While growing up, I would hear stories of my parents’ lives in Mexico and was in awe of how simple life could seem there at times. Despite the economic hardships they encountered, they were surrounded by their culture, something I sadly didn’t experience. As a child, I never really thought about race as a huge part of me as I was mostly concerned with watching cartoons and playing outside. But, as I have gotten older I have reflected on my experiences as a child based on the knowledge I have now. Â
I’m from a city in Washington called Puyallup, about 45 minutes south of Seattle. I have lived here my entire life and while it is the place I call home and where a portion of my extended family lives, I longed to experience the same things my parents did. The fiestas their pueblo had, the close relationship with cousins and the freedom one had while in Mexico. While I am grateful for the sacrifice my parents made in starting a new life in the U.S., I can’t help but wish that I could have grown up surrounded by my culture like my parents did.
As a kid, I felt pretty cool being able to speak two languages, but I still felt some shame when calling my parents from the classroom phone and speaking a different language in front of my peers. While no one directly said anything, the stares I received were enough to make me feel out of place for speaking a foreign language. People stared not out of judgement, but rather in awe and curiosity; but in turn, it made me feel like the class’s oddball. I had very few classmates that were Latinx or Hispanic and thus made me push away my culture. While no one explicitly stated I had to ignore that side of me, the pressure to fit into a white society got to me. In order to make friends in a school full of white individuals, I quickly learned to ignore the fact that I was Mexican. I felt like if I was too proud in my culture it would make me people not want to be friends with me if all I ever did was talk about being Mexican, so I ignored it.
I continued to do so for a greater part of my life. I never really had many friends who shared the same culture as me so when I was at home, I was Mexican, and when I was out in the world, I was American. At home, we spoke Spanish and my dad even discouraged us from speaking English, further making me separate the two cultures I was part of. He did so on the basis that we would forget our native language and argued that we could speak English everywhere and practice it anywhere, but at home we had to speak Spanish. Friends I had throughout elementary and junior high were never ones that I could express all of me with. I felt like I was presenting just half of me. The American side that tried to ignore my brown skin and never expressed pride in her culture. I listened to Mexican music but whenever it came on around others I was pretty hesitant to play it as I was overcome by shame for whatever reason. I felt almost as though it was forbidden to show my culture.
I saw other classmates take pride in their culture and longed to be like them. I wished I could have friends who were of the same background, and as corny as it sounds, have someone who could understand all of me.
It wasn’t until I got older that I started embracing my culture. Something that even my mom states is hard to do in a society that isn’t as homogenous as it is in Mexico. While there were other Latinos within our community, it was hard to find that sense of community in a world where all of us were just trying to fit in with those around us. Even my parents failed to keep part of their culture present in the U.S. as it just isn’t easy in such a populated area. Of course, their pueblos back home were largely populated, but they consisted of individuals similar to them – something that wasn’t the case here.

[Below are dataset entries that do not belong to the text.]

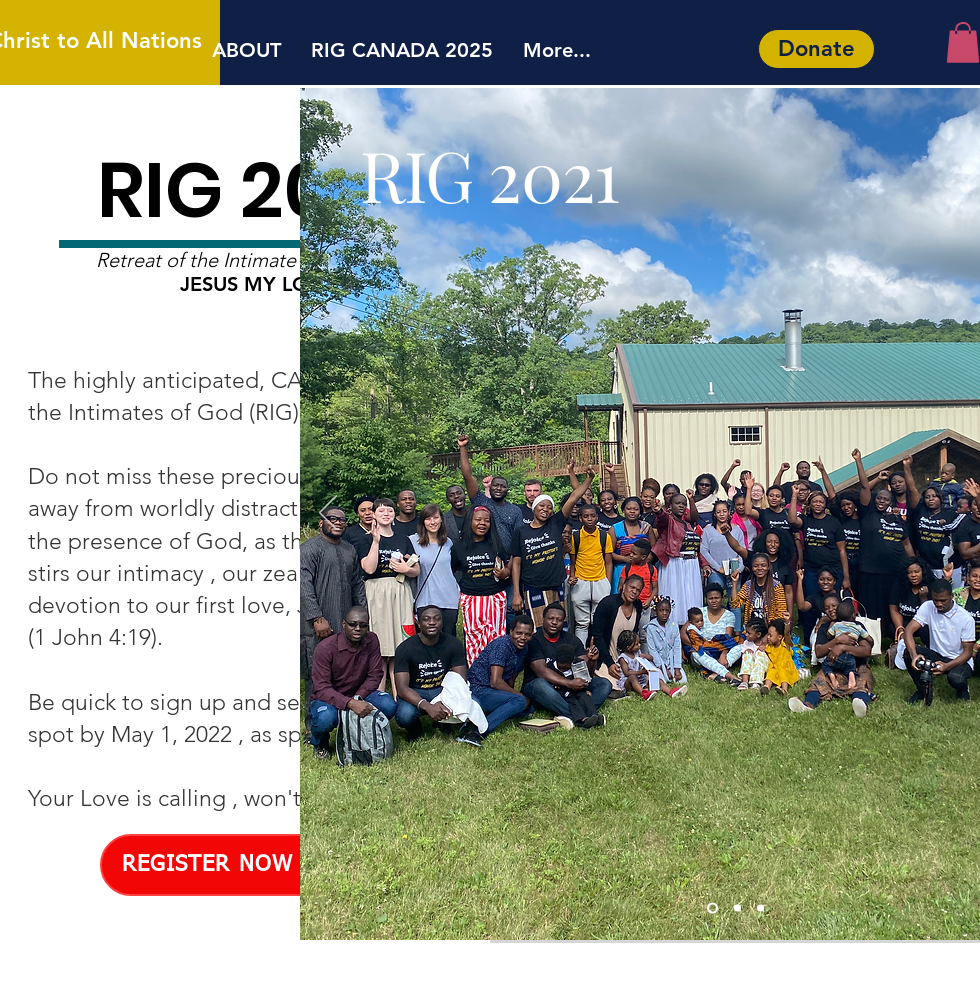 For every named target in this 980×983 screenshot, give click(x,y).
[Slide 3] (737, 907)
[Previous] (328, 514)
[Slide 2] (760, 907)
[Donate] (816, 49)
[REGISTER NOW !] (215, 865)
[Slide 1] (712, 907)
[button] (963, 42)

I met my best friend during sophomore year of high school and she was quick to appreciate my culture, something I found quite surprising. No one had ever taken much interest to learn about my culture and the differences between it and the American culture. I have always lacked confidence in myself and this reflected on the confidence I had towards my culture, but as my friend praised my culture for the beauty of it, I learned to do the same. Though she couldn’t understand the language, she was eager to learn about my culture and my family, something I had always kept separate from other friends. In contrast to my other friends, instead of merely ignoring the fact that I was Mexican just as I had done, she acknowledged it and pushed me to embrace it.
It took a lot of work on my part to overcome whatever shame I had surrounding my culture. I pushed myself to get out of my comfort zone as I wanted to fully explore and embrace both cultures I’m lucky to be a part of. When the Latino club at the community college I attended during high school did a Latino dance session, I surprised myself and my friends and danced along. While I have absolutely no sense of rhythm as my parents rarely took us out to Mexican parties, it was still something pretty big for me. When high school graduation rolled around, I was determined to wear a traditional Mexican serape, as a symbol of pride for my culture and also for my parents, to acknowledge their roots and sacrifices made in order to get me to where I was. Before I left for UW, my best friend even bought me a Mexican flag so that I could have it in my dorm as a constant reminder of my culture.
While growing up between two cultures led to a struggle with my identity and distance from my Mexican heritage, I have learned to understand that part of me a lot more. I am grateful for the people I have in my life now and am excited to continue to learn about myself and my cultures. I hope that more conversations on cultural marginality are held as I truly believe it is something that should be discussed. Representation matters and so does acknowledging the struggles of every member of a community.